▶ _About this task_:
Retype the tail of the data exactly, starting at the line containing "Bóng đá Việt" and stopping at the last line.
[The input Boundary: Start]
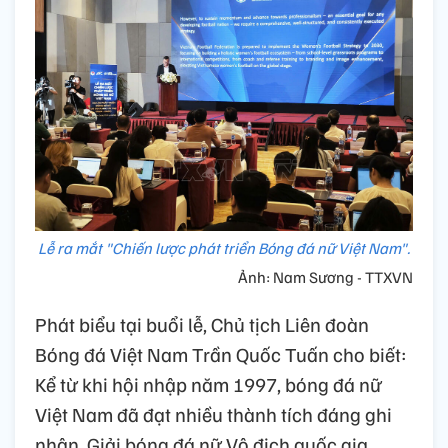
Lễ ra mắt "Chiến lược phát triển Bóng đá nữ Việt Nam".
Ảnh: Nam Sương - TTXVN
Phát biểu tại buổi lễ, Chủ tịch Liên đoàn
Bóng đá Việt Nam Trần Quốc Tuấn cho biết:
Kể từ khi hội nhập năm 1997, bóng đá nữ
Việt Nam đã đạt nhiều thành tích đáng ghi
nhận. Giải bóng đá nữ Vô địch quốc gia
[The input Boundary: End]
▶ _Finished task_:
Bóng đá Việt Nam Trần Quốc Tuấn cho biết:
Kể từ khi hội nhập năm 1997, bóng đá nữ
Việt Nam đã đạt nhiều thành tích đáng ghi
nhận. Giải bóng đá nữ Vô địch quốc gia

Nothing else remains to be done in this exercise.